Assignment: Your copy should repeat each record below exactly and contain no images.

Information given:

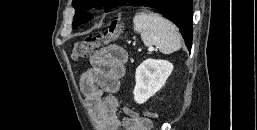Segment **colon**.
<instances>
[{
  "label": "colon",
  "mask_w": 257,
  "mask_h": 130,
  "mask_svg": "<svg viewBox=\"0 0 257 130\" xmlns=\"http://www.w3.org/2000/svg\"><path fill=\"white\" fill-rule=\"evenodd\" d=\"M120 31V25L117 20L113 21L108 30L94 37L87 38L77 42L72 48V58L80 60L87 58L93 54L99 47L106 43L109 39L116 36ZM146 119L156 118V114L150 111L145 112Z\"/></svg>",
  "instance_id": "obj_1"
}]
</instances>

Solution for this exercise:
Segment **colon**.
<instances>
[{
  "label": "colon",
  "mask_w": 257,
  "mask_h": 130,
  "mask_svg": "<svg viewBox=\"0 0 257 130\" xmlns=\"http://www.w3.org/2000/svg\"><path fill=\"white\" fill-rule=\"evenodd\" d=\"M120 31V25L117 20L113 21L108 30L94 37L87 38L77 42L72 48V58L80 60L87 58L93 54L99 47L106 43L109 39L116 36ZM146 119L156 118V114L150 111L145 112Z\"/></svg>",
  "instance_id": "obj_1"
}]
</instances>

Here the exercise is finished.